12.1 AMD Radeon (GCN) ¶
On the hardware side, there is the hierarchy (fine to coarse):
- work item (thread)
- wavefront
- work group
- compute unit (CU)
All OpenMP and OpenACC levels are used, i.e.
- OpenMP’s simd and OpenACC’s vector map to work items (thread)
- OpenMP’s threads (“parallel”) and OpenACC’s workers map
to wavefronts
- OpenMP’s teams and OpenACC’s gang use a threadpool with the
size of the number of teams or gangs, respectively.
The used sizes are
- Number of teams is the specified
num_teams
(OpenMP) or
num_gangs
(OpenACC) or otherwise the number of CU. It is limited
by two times the number of CU.
- Number of wavefronts is 4 for gfx900 and 16 otherwise;
num_threads
(OpenMP) and num_workers
(OpenACC)
overrides this if smaller.
- The wavefront has 102 scalars and 64 vectors
- Number of workitems is always 64
- The hardware permits maximally 40 workgroups/CU and
16 wavefronts/workgroup up to a limit of 40 wavefronts in total per CU.

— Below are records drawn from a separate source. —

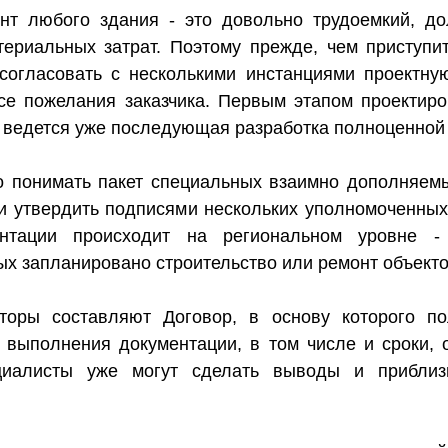
онт любого здания - это довольно трудоемкий, д
ериальных затрат. Поэтому прежде, чем приступит
 согласовать с несколькими инстанциями проектну
е пожелания заказчика. Первым этапом проектиро
а ведется уже последующая разработка полноценной
о понимать пакет специальных взаимно дополняем
х и утвердить подписями нескольких уполномоченн
ентации происходит на региональном уровне -
ых запланировано строительство или ремонт объекто
торы составляют Договор, в основу которого по
 выполнения документации, в том числе и сроки, 
ециалисты уже могут сделать выводы и приблиз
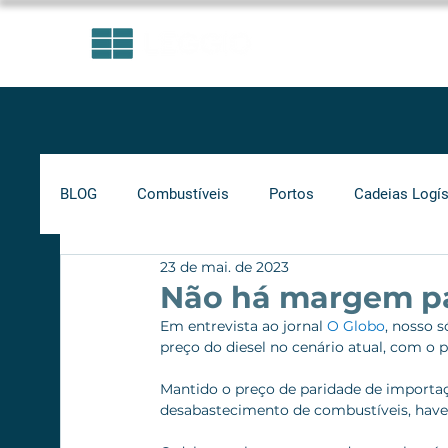
ÁREAS DE ATUAÇÃO
BLOG
Combustíveis
Portos
Cadeias Logís
23 de mai. de 2023
Investimentos
Indicadores
Frete Mínimo
Não há margem pa
Em entrevista ao jornal 
O Globo
, nosso s
preço do diesel no cenário atual, com o pr
Gás Natural
Infraestrutura
Supply Chain
Mantido o preço de paridade de importaç
desabastecimento de combustíveis, have
Ferrovias
Rodovias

- 80 scalars registers and 24 vector registers in non-kernel functions
(the chosen procedure-calling API).
- For the kernel itself: as many as register pressure demands (number of
teams and number of threads, scaled down if registers are exhausted)
The implementation remark:
- I/O within OpenMP target regions and OpenACC parallel/kernels is supported
using the C library
printf
functions and the Fortran
print
/write
statements.
- Reverse offload (i.e.
target
regions with
device(ancestor:1)
) are processed serially per target
region
such that the next reverse offload region is only executed after the previous
one returned.
- OpenMP code that has a requires directive with
unified_address
or
unified_shared_memory
will remove any GCN device from the list of
available devices (“host fallback”).
- The available stack size can be changed using the
GCN_STACK_SIZE
environment variable; the default is 32 kiB per thread.